Hacker News new | ask | show | jobs
by omnicognate 1029 days ago
Glass is awesome. It's reusable many times over and recyclable after that. We used to have systems to allow that reuse (bottle return) before somehow we ended up throwing away a plastic bottle (recycled at best) every time we buy a pint of milk.

And contrary to sibling comment, glass containers don't leach heavy metals (or anything else) into food.

3 comments

Plastic bottles are more environmentally friendly.

Glass requires massively more energy to manufacture, even using 100% recycled glass. Glass is heavy, so it's more expensive to transport. Collecting and washing bottles for re-use consumes a substantial amount of energy, which greatly increases the number of trips required to break even on the higher manufacturing impacts.

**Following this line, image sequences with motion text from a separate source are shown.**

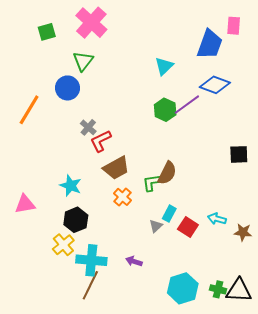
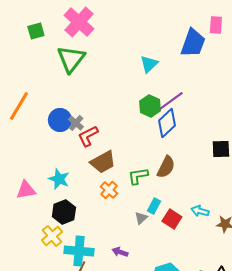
green triangle: (83, 61) -> (71, 59), size x1.4
blue diamond: (215, 85) -> (167, 123), moved, turned -64
blue circle: (67, 88) -> (60, 120), moved
brown semicircle: (167, 173) -> (166, 167), moved
pink triangle: (25, 204) -> (26, 190), moved

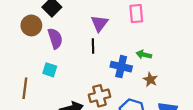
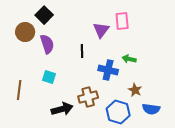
purple triangle: (100, 23) -> (101, 30), moved
cyan square: (50, 70) -> (49, 77), moved
brown star: (150, 80) -> (135, 90), moved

The lifespan of a re-usable glass bottle is relatively very short, because glass is fragile. Glass compares poorly to HDPE when we factor in a realistic lifespan for glass and a realistic recycling rate for HDPE.

They are currently, but only because we're crap at reuse. Glass bottles are highly reusable - 15 times or more on average - before they need to be recycled (i.e. melted).

Minimising the transport costs is part of the design of the reuse process. Milk floats are a great example of this. Milk delivered to the door by an electrical vehicle daily and empties collected by the same vehicle, washed and refilled. This was the standard way to get milk (and often juice, eggs, etc) in my childhood but nowadays people throw a plastic bottle into a generic recycling stream every time and I highly doubt it's an improvement.

Online grocery shopping reduces fuel usage and pollution for getting goods to homes by consolidating many deliveries in one vehicle round. It would be great to see this being used (again) as a way of improving packaging efficiency too, one way or another.

I think microplastics are a much greater concern than the extra energy used to transport either of these materials.
It's much heavier to cart around, which must be factored in. There's absolutely nothing inherently harmful in single use plastics if they get properly disposed of in landfill.

Driving heavy glass back and forth from the bottling plant burns a lot of diesel unnecessarily.

In either case it's better not to transport bulk liquids more than necessary. Tap water, locally brewed beer.
To "recycle" glass, all you have to do is wash it.
That's what the grandparent sensibly referred to as reuse; you can do that, but you after you're done reusing it, you can also recycle it, that is, melt it down and make new glass from it.